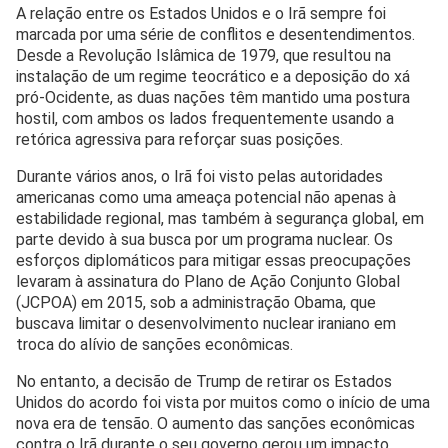
A relação entre os Estados Unidos e o Irã sempre foi
marcada por uma série de conflitos e desentendimentos.
Desde a Revolução Islâmica de 1979, que resultou na
instalação de um regime teocrático e a deposição do xá
pró-Ocidente, as duas nações têm mantido uma postura
hostil, com ambos os lados frequentemente usando a
retórica agressiva para reforçar suas posições.
Durante vários anos, o Irã foi visto pelas autoridades
americanas como uma ameaça potencial não apenas à
estabilidade regional, mas também à segurança global, em
parte devido à sua busca por um programa nuclear. Os
esforços diplomáticos para mitigar essas preocupações
levaram à assinatura do Plano de Ação Conjunto Global
(JCPOA) em 2015, sob a administração Obama, que
buscava limitar o desenvolvimento nuclear iraniano em
troca do alívio de sanções econômicas.
No entanto, a decisão de Trump de retirar os Estados
Unidos do acordo foi vista por muitos como o início de uma
nova era de tensão. O aumento das sanções econômicas
contra o Irã durante o seu governo gerou um impacto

◆ Prompt:
May I have only the lines from the start of the data through the line containing "retórica agressiva para", both included, reproduced exactly and without the pictures?

◆ Output below:
A relação entre os Estados Unidos e o Irã sempre foi
marcada por uma série de conflitos e desentendimentos.
Desde a Revolução Islâmica de 1979, que resultou na
instalação de um regime teocrático e a deposição do xá
pró-Ocidente, as duas nações têm mantido uma postura
hostil, com ambos os lados frequentemente usando a
retórica agressiva para reforçar suas posições.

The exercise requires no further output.